Entrez Direct, BLAST+, EMBOSS

Поиск гомологов белков в неаннотированном геноме

В данном задании было необходимо определить в неаннотированном геноме участки, которые могут являться возможными генами белков. Для этого с помощью следующей команды была получена локальная база данных, по которой далее будет осуществляться поиск с помощью программы tblastn:

makeblastdb -in X5.fasta -dbtype nucl

Поиск по базе данных NCBI Taxonomy показал, что Amoeboaphelidium protococcarum относится к кладе Aphelida. У данной таксономической группы есть всего лишь две плохо аннотированные записи. Поэтому для поиска были выбраны хорошо аннотированные белки из Saccharomyces cerevisiae (является организмом, родственным Amoeboaphelidium protococcarum).

Актин

Является неотъемлемой частью цитоскелета, поэтому можно ожидать наличие в геноме соответствующего белка.
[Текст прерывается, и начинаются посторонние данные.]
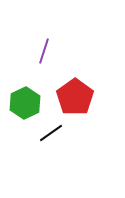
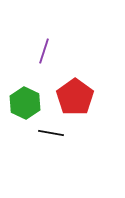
green hexagon: rotated 8 degrees counterclockwise
black line: rotated 45 degrees clockwise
Запрос в Uniprot: taxonomy:"Saccharomyces cerevisiae (strain ATCC 204508 / S288c) (Baker's yeast) [559292]" name:actin

Результат запроса: ACT_YEAST

Последовательность получена командой: seqret 'sw:P60010' actin.fasta

Получение полной информации о записи: entret 'sw:P60010' -outfile actin.txt

Запрос в tblastn: tblastn -query actin.fasta -db X5.fasta > actin_result.txt

В результате работы tblastn получается следующий результат. Программе удалось найти несколько находок с e-value равным 0.0, которые наверняка являются гомологами актина. Также можно предположить гомологию у следующих четырех находок с хорошим покрытием.

40S рибосомный белок S2

Рибосомы участвуют в трансляции белки, следовательно рибосомальные гены должны присутствовать в геноме исследуемого организма. Возьмем 40S рибосомный белок S2.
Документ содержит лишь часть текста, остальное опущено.